RECORDS TO USE =
=-=-=-=-=

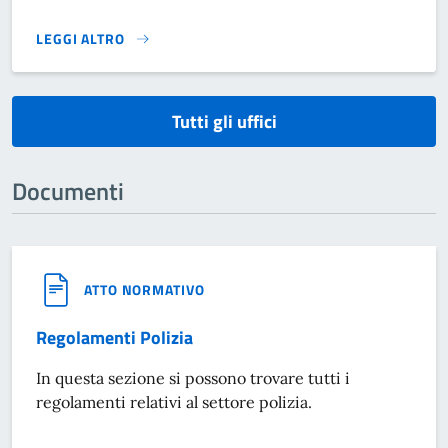
LEGGI ALTRO
}
Tutti gli uffici
Documenti
ATTO NORMATIVO
Regolamenti Polizia
In questa sezione si possono trovare tutti i
regolamenti relativi al settore polizia.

=-=-=-=-=

TASK =
Above are records with pictures; repeat the records exactly and leave the pictures out.

RESPONSE AREA =
LEGGI ALTRO
}
Tutti gli uffici
Documenti
ATTO NORMATIVO
Regolamenti Polizia
In questa sezione si possono trovare tutti i
regolamenti relativi al settore polizia.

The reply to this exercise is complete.